Building a Player’s Confidence

I’ve noticed that every time my daughters’ come into something new, whether it’s a new team or a new sport, there’s a period of adjustment and of finding their place in the pecking order. During this assessment period, they aren’t feeling very confident. They rely on signals from their coach and teammates to relay to them that they are valued and that they are “good.” It’s an uncomfortable place of insecurity, of being judged, and of not having secure relationships with everyone. It doesn’t matter if it’s an individual sport or a team sport, I’ve noticed. For every new beginning, a player needs support to build her confidence.

Building a Player’s Confidence

Building a Player’s Confidence

There are some crucial fundamentals to establish in order to build a player’s confidence. The first step is to the culture that you create. It’s crucial to create a culture of safety. I, as your coach, can’t help you with your confidence level if you are looking over your shoulder thinking that you might be cut.
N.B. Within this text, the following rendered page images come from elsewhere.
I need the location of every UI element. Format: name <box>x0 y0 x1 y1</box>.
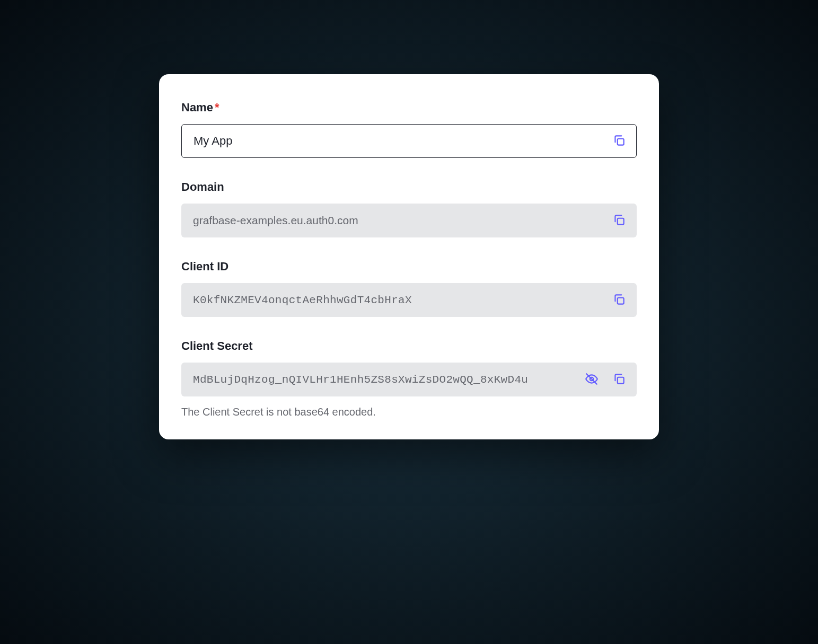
copy-icon <box>612 372 626 387</box>
copy-client-secret-button[interactable] <box>611 372 627 387</box>
client-id-value: K0kfNKZMEV4onqctAeRhhwGdT4cbHraX <box>181 283 637 317</box>
client-id-input-row: K0kfNKZMEV4onqctAeRhhwGdT4cbHraX <box>181 283 637 317</box>
client-secret-label: Client Secret <box>181 339 637 353</box>
svg-rect-1 <box>618 218 624 224</box>
eye-off-icon <box>585 372 599 387</box>
client-secret-field-group: Client Secret MdBLujDqHzog_nQIVLHr1HEnh5… <box>181 339 637 418</box>
client-id-label: Client ID <box>181 260 637 274</box>
domain-value: grafbase-examples.eu.auth0.com <box>181 204 637 237</box>
copy-client-id-button[interactable] <box>611 292 627 308</box>
copy-icon <box>612 213 626 228</box>
client-id-field-group: Client ID K0kfNKZMEV4onqctAeRhhwGdT4cbHr… <box>181 260 637 317</box>
client-secret-input-row: MdBLujDqHzog_nQIVLHr1HEnh5ZS8sXwiZsDO2wQ… <box>181 363 637 396</box>
copy-icon <box>612 293 626 308</box>
copy-icon <box>612 134 626 149</box>
copy-name-button[interactable] <box>611 133 627 149</box>
name-label: Name* <box>181 101 637 114</box>
required-asterisk: * <box>215 101 219 114</box>
toggle-secret-visibility-button[interactable] <box>584 372 600 387</box>
domain-input-row: grafbase-examples.eu.auth0.com <box>181 204 637 237</box>
svg-rect-0 <box>618 138 624 145</box>
svg-rect-2 <box>618 297 624 304</box>
name-label-text: Name <box>181 101 213 114</box>
client-secret-value: MdBLujDqHzog_nQIVLHr1HEnh5ZS8sXwiZsDO2wQ… <box>181 363 637 396</box>
copy-domain-button[interactable] <box>611 213 627 228</box>
svg-rect-5 <box>618 377 624 383</box>
domain-field-group: Domain grafbase-examples.eu.auth0.com <box>181 180 637 237</box>
domain-label: Domain <box>181 180 637 194</box>
name-field-group: Name* <box>181 101 637 158</box>
name-input-row <box>181 124 637 158</box>
name-input[interactable] <box>181 124 637 158</box>
client-secret-helper-text: The Client Secret is not base64 encoded. <box>181 406 637 418</box>
settings-card: Name* Domain grafbase-examples.eu.auth0.… <box>159 74 659 439</box>
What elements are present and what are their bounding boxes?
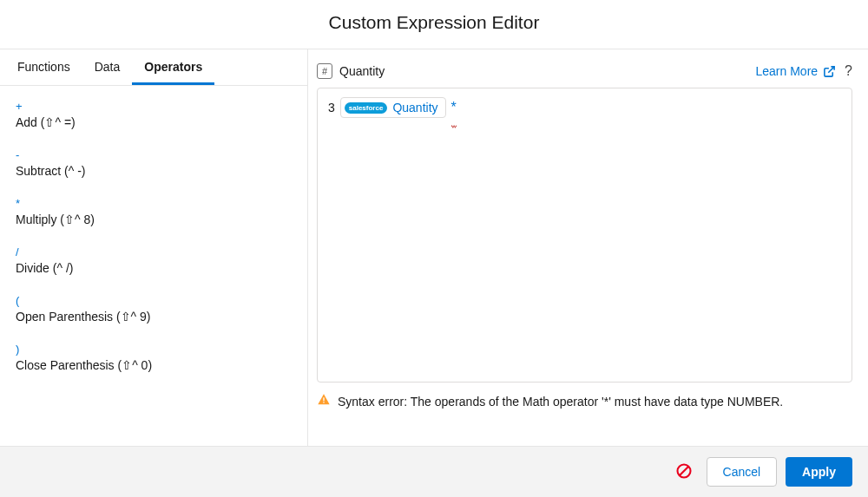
- operator-label: Close Parenthesis (⇧^ 0): [16, 358, 292, 372]
- field-header: # Quantity Learn More ?: [308, 58, 852, 88]
- right-panel: # Quantity Learn More ? 3 salesforce Qua…: [308, 49, 868, 446]
- external-link-icon: [823, 65, 836, 78]
- operator-label: Add (⇧^ =): [16, 115, 292, 129]
- operator-symbol: /: [16, 245, 292, 258]
- svg-line-0: [828, 66, 834, 72]
- invalid-icon: [675, 462, 693, 482]
- help-icon[interactable]: ?: [845, 63, 852, 79]
- error-underline-icon: [451, 116, 457, 120]
- operator-label: Divide (^ /): [16, 261, 292, 275]
- operator-add[interactable]: + Add (⇧^ =): [0, 91, 307, 140]
- pill-label: Quantity: [392, 101, 437, 114]
- svg-rect-2: [323, 402, 324, 402]
- number-type-icon: #: [317, 63, 332, 79]
- tab-functions[interactable]: Functions: [5, 49, 82, 85]
- footer: Cancel Apply: [0, 446, 868, 497]
- svg-line-4: [680, 467, 688, 475]
- operator-symbol: +: [16, 100, 292, 113]
- field-pill-quantity[interactable]: salesforce Quantity: [340, 97, 446, 118]
- operator-symbol: *: [16, 197, 292, 210]
- tab-data[interactable]: Data: [82, 49, 133, 85]
- expression-editor[interactable]: 3 salesforce Quantity *: [317, 88, 852, 383]
- main-content: Functions Data Operators + Add (⇧^ =) - …: [0, 49, 868, 446]
- operator-subtract[interactable]: - Subtract (^ -): [0, 140, 307, 188]
- apply-button[interactable]: Apply: [786, 457, 852, 487]
- operator-multiply[interactable]: * Multiply (⇧^ 8): [0, 188, 307, 237]
- salesforce-badge-icon: salesforce: [345, 102, 388, 114]
- cancel-button[interactable]: Cancel: [707, 457, 778, 487]
- operator-label: Subtract (^ -): [16, 164, 292, 178]
- learn-more-label: Learn More: [756, 64, 819, 78]
- svg-rect-1: [323, 397, 324, 401]
- syntax-error-message: Syntax error: The operands of the Math o…: [308, 383, 852, 420]
- learn-more-link[interactable]: Learn More: [756, 64, 837, 78]
- operator-close-paren[interactable]: ) Close Parenthesis (⇧^ 0): [0, 334, 307, 383]
- error-text: Syntax error: The operands of the Math o…: [338, 395, 783, 409]
- operator-divide[interactable]: / Divide (^ /): [0, 237, 307, 285]
- operator-label: Multiply (⇧^ 8): [16, 213, 292, 226]
- operator-symbol: (: [16, 294, 292, 307]
- warning-icon: [317, 393, 331, 409]
- operator-symbol: ): [16, 343, 292, 356]
- tabs: Functions Data Operators: [0, 49, 307, 86]
- left-panel: Functions Data Operators + Add (⇧^ =) - …: [0, 49, 308, 446]
- page-title: Custom Expression Editor: [0, 0, 868, 49]
- operator-text: *: [451, 100, 457, 114]
- operator-list: + Add (⇧^ =) - Subtract (^ -) * Multiply…: [0, 86, 307, 388]
- operator-open-paren[interactable]: ( Open Parenthesis (⇧^ 9): [0, 285, 307, 334]
- operator-label: Open Parenthesis (⇧^ 9): [16, 310, 292, 324]
- operator-symbol: -: [16, 148, 292, 161]
- expression-literal[interactable]: 3: [328, 101, 335, 114]
- expression-tokens: 3 salesforce Quantity *: [328, 97, 841, 118]
- tab-operators[interactable]: Operators: [132, 49, 214, 85]
- field-name: Quantity: [339, 64, 756, 78]
- expression-operator[interactable]: *: [451, 100, 457, 115]
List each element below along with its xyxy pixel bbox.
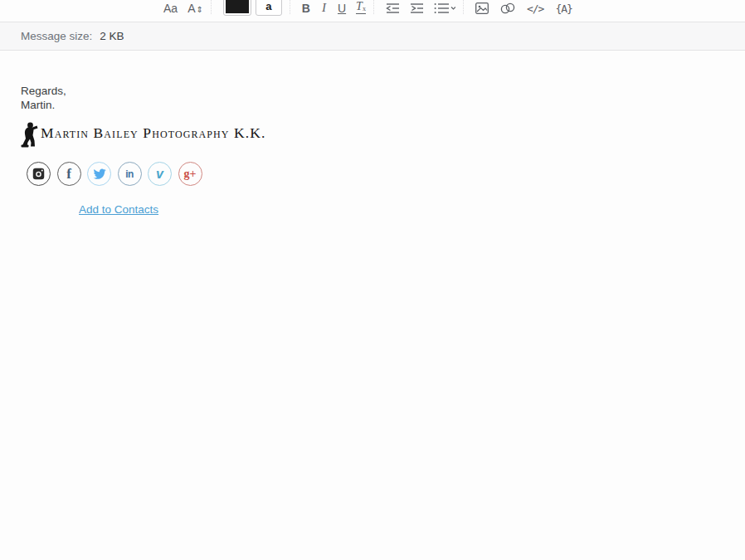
bold-button[interactable]: B: [302, 2, 310, 14]
toolbar-separator: [211, 0, 212, 14]
facebook-f-glyph: f: [66, 167, 71, 181]
signature-line-1: Regards,: [21, 84, 66, 98]
twitter-icon[interactable]: [87, 162, 111, 186]
font-size-label: A: [187, 2, 195, 14]
clear-formatting-button[interactable]: Tx: [356, 1, 366, 14]
email-body-editor[interactable]: Regards, Martin. Martin Bailey Photograp…: [0, 51, 745, 559]
message-size-bar: Message size: 2 KB: [0, 22, 745, 51]
message-size-value: 2 KB: [100, 30, 124, 42]
font-size-button[interactable]: A⇕: [187, 2, 203, 14]
add-to-contacts-link[interactable]: Add to Contacts: [79, 203, 158, 216]
font-family-label: Aa: [163, 2, 178, 14]
indent-button[interactable]: [410, 2, 424, 14]
signature-line-2: Martin.: [21, 98, 66, 112]
signature-text: Regards, Martin.: [21, 84, 66, 112]
link-icon: [500, 2, 515, 14]
vimeo-icon[interactable]: v: [148, 162, 172, 186]
clear-formatting-sub: x: [363, 6, 366, 12]
indent-icon: [410, 2, 424, 14]
outdent-button[interactable]: [386, 2, 400, 14]
font-color-swatch[interactable]: [223, 0, 251, 16]
linkedin-in-glyph: in: [125, 169, 134, 179]
insert-image-button[interactable]: [475, 2, 489, 14]
underline-button[interactable]: U: [338, 2, 346, 14]
instagram-icon[interactable]: [27, 162, 51, 186]
image-icon: [475, 2, 489, 14]
insert-variable-button[interactable]: {A}: [555, 3, 572, 14]
insert-link-button[interactable]: [500, 2, 515, 14]
twitter-bird-glyph: [93, 168, 106, 180]
google-plus-icon[interactable]: g+: [178, 162, 202, 186]
list-button[interactable]: [434, 2, 455, 14]
photographer-silhouette-icon: [20, 122, 38, 148]
google-plus-glyph: g+: [184, 168, 197, 180]
italic-button[interactable]: I: [322, 2, 326, 14]
font-family-button[interactable]: Aa: [163, 2, 178, 14]
clear-formatting-main: T: [356, 1, 363, 12]
social-links-row: f in v g+: [27, 162, 208, 186]
bullet-list-icon: [434, 2, 455, 14]
toolbar-separator: [290, 0, 290, 14]
highlight-color-label: a: [265, 1, 271, 12]
company-logo: Martin Bailey Photography K.K.: [20, 122, 266, 148]
formatting-toolbar: Aa A⇕ a B I U Tx: [0, 0, 745, 22]
outdent-icon: [386, 2, 400, 14]
linkedin-icon[interactable]: in: [118, 162, 142, 186]
company-logo-text: Martin Bailey Photography K.K.: [41, 126, 266, 144]
toolbar-separator: [463, 0, 464, 14]
toolbar-separator: [373, 0, 374, 14]
message-size-label: Message size:: [21, 30, 92, 42]
facebook-icon[interactable]: f: [57, 162, 81, 186]
vimeo-v-glyph: v: [156, 168, 163, 181]
highlight-color-button[interactable]: a: [256, 0, 282, 16]
font-size-arrows-icon: ⇕: [196, 6, 202, 14]
code-view-button[interactable]: </>: [527, 3, 543, 14]
formatting-toolbar-row: Aa A⇕ a B I U Tx: [163, 0, 572, 14]
instagram-camera-glyph: [32, 167, 46, 181]
font-color-fill: [226, 0, 249, 13]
First and foremost, is making every player feel safe.

How do you, as the coach, create this?

Trust is Number 1

It starts with trust and establishing a relationship with each player based on her as a whole person, not just her skills as an athlete.

Loyalty is Number 2

Loyalty from the coach to the player is the next step. Each player has to feel that the coach is loyal to her and that she is not in danger of getting cut. I’m going to say some tough things to you at times but you have my loyalty. I’m not kicking you out.

It’s crucial to create a culture of safety before you can help a player build confidence.

This goes back to coaching girls versus boys and that girls need a whole person approach to relationships. They need to feel that you and value them as a person, not just a player.

Having dialogue is more powerful than discussion because it implies listening. There are different approaches, for example, to telling a player that she won’t start.

A dialogue approach would be:

“We talked about what to work on these past few weeks and I think you’re working hard on this. I think right now, the combination of people, we have to have a different skill set to get to where we want to be with this team. We’re not giving up on you. You have improved. We want to keep working with you, but right now we are going to start someone else in that position, but with your improvement, we are going to need you to come right off that bench and help out.”

Everyone wants to be needed, so how do you tell the non-starter that she’s needed?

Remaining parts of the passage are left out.